Gibbs-Based Information Criteria and the Over-Parameterized Regime

Based on the paper by Haobo Chen, Yuheng Bu, and Gregory W. Wornell (arXiv:2306.05583)

Motivation

Classical model selection criteria—AIC and BIC—break down in the over-parameterized regime ($p > n$), where models perfectly interpolate training data yet still generalize well (the double descent phenomenon). This occurs because:

The asymptotic normality of MLE fails,
Laplace approximation (used in BIC) becomes invalid,
There are infinitely many interpolating solutions.
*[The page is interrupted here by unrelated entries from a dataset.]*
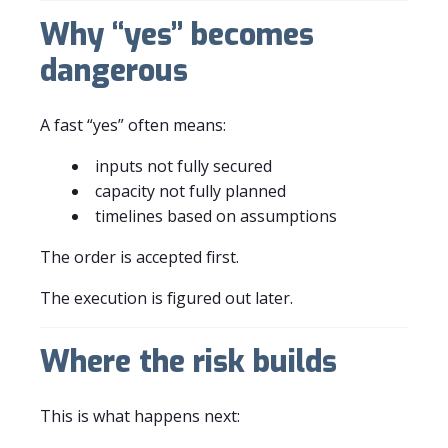
Why “yes” becomes
dangerous
A fast “yes” often means:
inputs not fully secured
capacity not fully planned
timelines based on assumptions
The order is accepted first.
The execution is figured out later.
Where the risk builds
This is what happens next: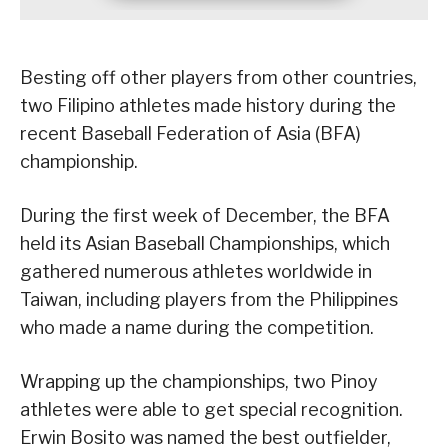
Besting off other players from other countries,
two Filipino athletes made history during the
recent Baseball Federation of Asia (BFA)
championship.
During the first week of December, the BFA
held its Asian Baseball Championships, which
gathered numerous athletes worldwide in
Taiwan, including players from the Philippines
who made a name during the competition.
Wrapping up the championships, two Pinoy
athletes were able to get special recognition.
Erwin Bosito was named the best outfielder,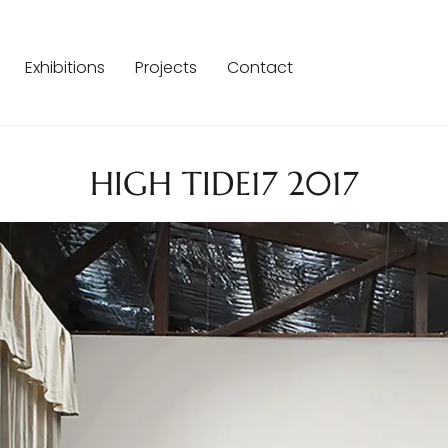
Exhibitions
Projects
Contact
HIGH TIDE17 2017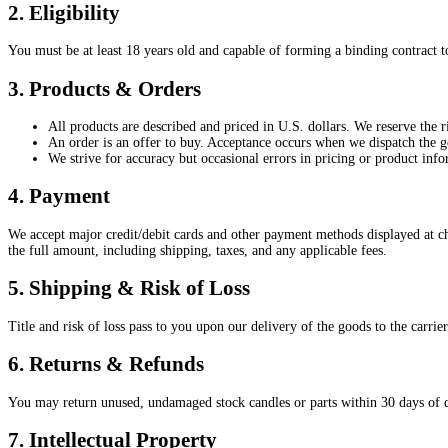
2. Eligibility
You must be at least 18 years old and capable of forming a binding contract t
3. Products & Orders
All products are described and priced in U.S. dollars. We reserve the ri
An order is an offer to buy. Acceptance occurs when we dispatch the 
We strive for accuracy but occasional errors in pricing or product info
4. Payment
We accept major credit/debit cards and other payment methods displayed at ch
the full amount, including shipping, taxes, and any applicable fees.
5. Shipping & Risk of Loss
Title and risk of loss pass to you upon our delivery of the goods to the carrie
6. Returns & Refunds
You may return unused, undamaged stock candles or parts within 30 days of del
7. Intellectual Property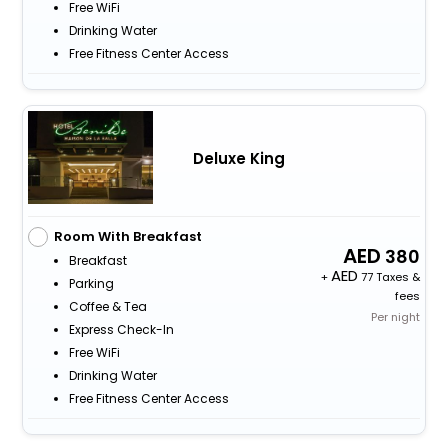
Free WiFi
Drinking Water
Free Fitness Center Access
Deluxe King
Room With Breakfast
380
Breakfast
+
77 Taxes &
Parking
fees
Coffee & Tea
Per night
Express Check-In
Free WiFi
Drinking Water
Free Fitness Center Access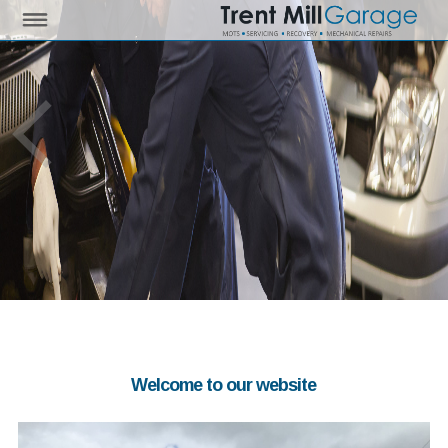
Welcome to our website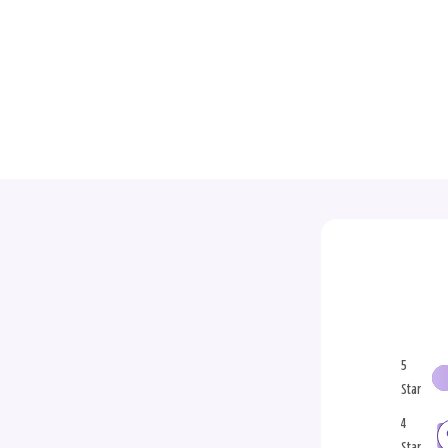
5
Star
4
Star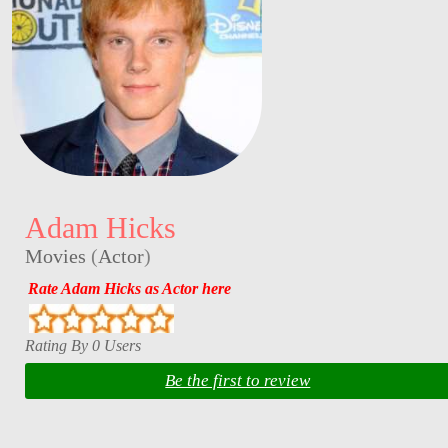
Adam Hicks
Movies
(
Actor
)
Rate Adam Hicks as Actor here
Rating By 0 Users
Be the first to review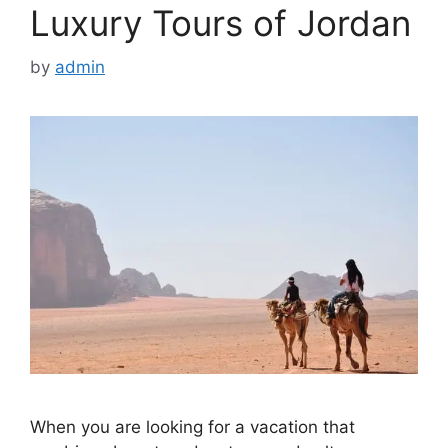
Luxury Tours of Jordan
by
admin
When you are looking for a vacation that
To address this, the authors propose Gibbs-based AIC and BIC, derived from an information-theoretic analysis of the Gibbs algorithm. These criteria remain well-defined even when $p \gg n$.

Key Concepts

0. Introduction and Key Definitions

Before diving into the results, let us clarify the core concepts used throughout this post:

AIC (Akaike Information Criterion): A model selection criterion that approximates the expected generalization error (population risk). In its classical form:
$\mathrm{AIC} = L_E + \frac{p}{n},$
where $L_E$ is empirical risk, p is the number of model parameters, and n is the number of samples.
BIC (Bayesian Information Criterion): A criterion that approximates the log marginal likelihood of the data under a model. Classically:
$\mathrm{BIC} = L_E + \frac{p \log n}{2n}.$
Double descent: A phenomenon where test error first decreases, then increases (classical U-shaped curve), and decreases again once the model becomes over-parameterized (p > n) and can perfectly interpolate the training data.
p: Number of trainable parameters in the model (e.g., weights in the second layer of a random feature model).
SGLD (Stochastic Gradient Langevin Dynamics): A sampling algorithm that adds Gaussian noise to SGD updates to approximate samples from the Gibbs posterior.
w: model weights
n: sample size
s: samples from $(X_i, y_i)$
MALA (Metropolis-Adjusted Langevin Algorithm): A more sophisticated Markov Chain Monte Carlo method that also samples from the Gibbs posterior, but with a Metropolis-Hastings correction step for faster convergence.

In the classical regime ($p \ll n$), AIC and BIC work well. But in the over-parameterized regime ($p \gg n$), they break down—this paper proposes Gibbs-based AIC and BIC that remain valid in both settings.

1. Gibbs Algorithm

Instead of a point estimate like MLE, the Gibbs algorithm defines a posterior distribution over parameters:

\[P_{W|S}(w|s) = \frac{\pi(w) \exp(-\beta L_E(w, s))}{\mathbb{E}_\pi[\exp(-\beta L_E(W, s))]},\]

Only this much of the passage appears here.